Southwest Wyoming has good odds for non-resident antelope and deer.

I'd just as soon see UWN guys get the non-resident tags as anyone.

Ah, let me add...we micro-managed our deer and antelope here. 

PM me for specifics if interested.


----------



## Packout (Nov 20, 2007)

Goob- WY micro-manages just like Utah did - some limited entry, some regional, and a whole lot statewide. I like Wyoming's management.

As for out of state tags- I agree that you should give WY antelope a try. You will see tons of animals in any unit and you can kill one if you are more than a novice. For deer, I'll take most WY units/regions also. Colorado has some decent units which take a point or two to draw. Some second choice units can be good, but CO has slipped in quality the past 4 years or so and it is no walk in the park. But you can have a good hunt there, just choose a unit with lots of public lands and it seems the ML hunts are a little easier to hunt and draw. Lots of options out there, but time and money are the eliminator- at least for me. Another item is I had better hunts in Utah last year than in CO on a ML hunt and a 4th season hunt. Utah isn't great, but it isn't all bad either. Best of luck.


----------



## wyogoob (Sep 7, 2007)

Packout said:


> Goob- WY micro-manages just like Utah did - some limited entry, some regional, and a whole lot statewide. I like Wyoming's management.
> 
> As for out of state tags- I agree that you should give WY antelope a try. You will see tons of animals in any unit and you can kill one if you are more than a novice. For deer, I'll take most WY units/regions also. ...........................................quote]
> 
> Wyoming's Antelope are entirely micro-managed; no regions, no statewide, all limited entry. There's 117 different limited quota areas. It's quite a success story.


----------



## Packout (Nov 20, 2007)

Sorry, I was referring to deer management. WY antelope are a great success and anyone looking for a nice hunt can find it in WY.


----------



## goofy elk (Dec 16, 2007)

Packout, you know as well as I do, Wyoming can get away with "regional" deer
hunting because they have GIGANTIC road less & wilderness areas............
Non- res guys cant even hunt the wilderness without a guide....

This would be like CLOSING every single road on Boulder,,including Hwy 12...
COMPLETELY NON motorized,,,,,,,,Then you could give thousands of tags there
too and it would work,,,,,,,,,Produce great buck numbers like it did in the 80s..

And don't forget to tell all the non-res guys they cant hunt it with out a guide..  

Just say'in...


----------



## wyogoob (Sep 7, 2007)

Packout said:


> Sorry, I was referring to deer management. WY antelope are a great success and anyone looking for a nice hunt can find it in WY.

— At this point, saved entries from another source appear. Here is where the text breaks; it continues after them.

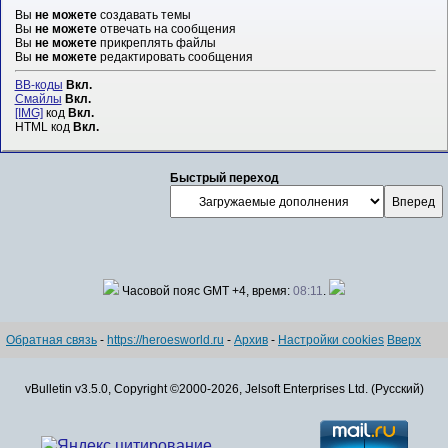
Вы
не можете
создавать темы
Вы
не можете
отвечать на сообщения
Вы
не можете
прикреплять файлы
Вы
не можете
редактировать сообщения
BB-коды
Вкл.
Смайлы
Вкл.
[IMG]
код
Вкл.
HTML код
Вкл.
Быстрый переход
Часовой пояс GMT +4, время:
08:11
.
Обратная связь
-
https://heroesworld.ru
-
Архив
-
Настройки cookies
Вверх
vBulletin v3.5.0, Copyright ©2000-2026, Jelsoft Enterprises Ltd. (Русский)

Yeah, yeah. We have like 170 deer micro-management areas, but you are right, many are grouped together.


----------



## wyogoob (Sep 7, 2007)

Goofy brought up the fact that guides are needed to hunt big game in Wyoming's wilderness areas. True, but it's not out of reach for the average Joe. A "Resident Guide", one that can not charge a fee, satisfies the guide requirement in Wyoming's wilderness areas.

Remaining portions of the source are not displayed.